Sometimes a tiny bump will cause one or more of these wires to come loose, but usually, it’s just age and wear that causes these connections to loosen up over time.
That said, if you have a voltmeter and know how to use it, you can test for it and save money by diagnosing it yourself. Find yourself a voltmeter like Pulsivo’s Digital Multimeter from Amazon. This tool can supply a range of valuable applications, such as measuring:
- AC and DC voltage
- Resistance and current
- Circuit continuity
- Battery quality
If the connections on your battery are corroded, they may not make good contact with one another. This could cause a shortage in your system, resulting in a power draw on your vessel’s electrical system. The result is often a drained battery.
It can be frustrating when you have a problem with your fish finder turning off while fishing. This is especially true if the unit has many features you like. However, there are some simple things that you can do to fix this problem yourself:
- Check the battery connections. If they are corroded or dirty, this could be causing your unit to shut off.
- Make sure all the connections are clean and tight before trying anything else. If any sign of corrosion is present, use a toothpick or similar tool to clean this away before reconnecting everything.
- If there’s no visible corrosion on your batteries or cables, then there’s likely some sort of short in your system.
- Using a voltmeter, check for voltage at each cable connection to help diagnose problem areas.
- Check your wiring for loose connections and replace any damaged wires or connectors immediately. You can check this by removing the top cover and inspecting the connection between the cables and their respective terminals.
You can also spray some electrical cleaner on the terminals. For light cleanup or occasional maintenance, WD-40 contact cleaner is effective and easy to use. For saltwater environments and heavy cleanup try Caig Laboratories DeoxIT electrical cleaner from Amazon. This cleaner enhances conductivity and helps protect all the electrical connections to reduce possible wear or abrasion in the future.
The battery is the heart of your fish finder. It provides power to all the electronics in your sonar unit and allows you to see the world beneath your boat on the screen.
A weak battery does not hold charge appropriately and can cause your fish finder to turn off at the most inconvenient times.
Here are some possible causes of a weak battery:
- The battery is old. It may need replacing if your battery is over three to four years old. Batteries lose their capacity over time, and this can cause problems with your fish finder turning off when starting the motor or even when you are using other electrical items, such as lights.
- There are leaks in the system. Leaks drain the battery power faster than usual (e.g., water entering through a faulty seal).If any moisture in the system comes into contact with any electrical item (including batteries), it can cause an electrical short circuit that drains power very quickly.
- Not using your battery enough. Batteries will become weak and unable to hold a charge very long when they are not used for a while.
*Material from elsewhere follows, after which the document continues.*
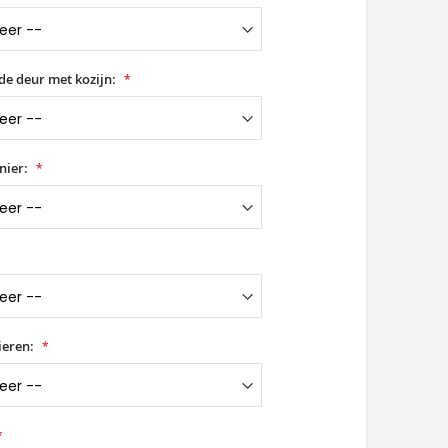
de deur met kozijn:
nier:
ieren:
This is especially true if you live in a cold climate or store your boat for long periods without using it.
An excellent way to avoid this problem is to use your boat regularly and keep the battery fully charged whenever possible.
The first step in diagnosing a weak battery is checking the voltage on each battery. The battery should be 12 volts or higher. If it’s less than 12 volts, it will be time to replace the battery.
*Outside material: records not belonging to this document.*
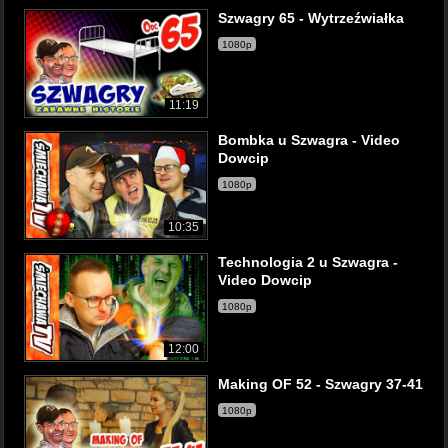
Szwagry 65 - Wytrzeźwiałka
1080p
11:19
Bombka u Szwagra - Video
Dowcip
1080p
10:35
Technologia 2 u Szwagra -
Video Dowcip
1080p
12:00
Making OF 52 - Szwagry 37-41
1080p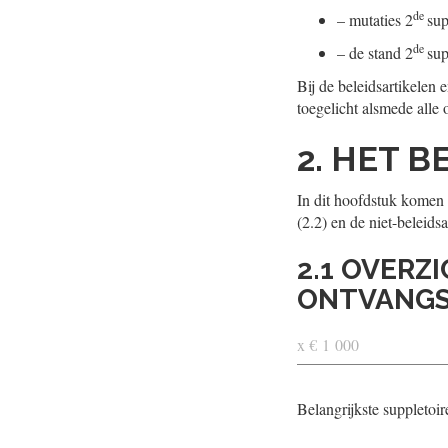
de
–
mutaties 2
sup
de
–
de stand 2
sup
Bij de beleidsartikelen 
toegelicht alsmede alle 
2. HET B
In dit hoofdstuk komen 
(2.2) en de niet-beleidsa
2.1 OVERZ
ONTVANGS
x € 1 000
Belangrijkste suppletoir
Ultimately, when batteries have been drained and are not able to provide enough power to run the fish finder and other electrical equipment at the same time. The solution is to replace the battery with a new one.
Here is an excellent YouTube video explaining how you can replace your boat’s battery:
Whatever the case, I hope this article gave you some helpful information on troubleshooting your fish finder problem.
Contact your nearest mechanic if you are unsure about doing something or do not know how to fix a particular issue.
Otherwise, with proper maintenance and following the manufacturer’s instructions, your fish finder should work flawlessly for years to come.